If you want the values written x(1),y(1),z(1),newLine,x(2),... you have to write the statements to do that, as your first output statement does.
I find your question a rather confusing. Are you saying that you find the values in the arrays xi, yi, zi to be unexpected? What is your evidence that the values have changed?

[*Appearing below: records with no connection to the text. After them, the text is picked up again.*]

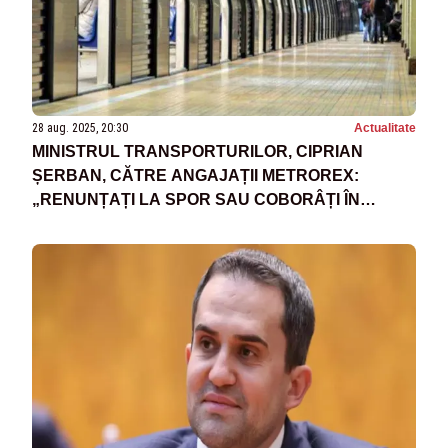
28 aug. 2025, 20:30
Actualitate
MINISTRUL TRANSPORTURILOR, CIPRIAN
ȘERBAN, CĂTRE ANGAJAȚII METROREX:
„RENUNȚAȚI LA SPOR SAU COBORÂȚI ÎN
SUBTERAN”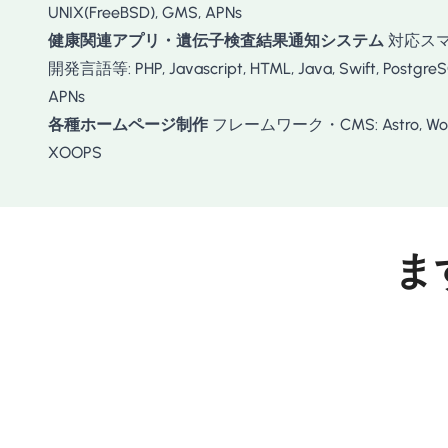
UNIX(FreeBSD), GMS, APNs
健康関連アプリ・遺伝子検査結果通知システム
対応スマート
開発言語等: PHP, Javascript, HTML, Java, Swift, PostgreS
APNs
各種ホームページ制作
フレームワーク・CMS: Astro, WordPr
XOOPS
ま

If values of a variable are changing outside of your expectations, in Fortran there are two likely errors to cause such a problem: 1) array subscripts out of bounds, or 2) disagreement between actual and dummy procedure arguments. The easiest and first step and hunting down such errors and turning on all error and warning options of your compiler, especially run-time subscript bounds checking. Also be sure to place all procedures (subroutines and functions) in modules and use them so that the compiler can check argument consistency.
What compiler are you using?
P.S. real (kind=8) is not guaranteed to be an 8-byte real. Numeric values of kinds are not portable and differ between compilers.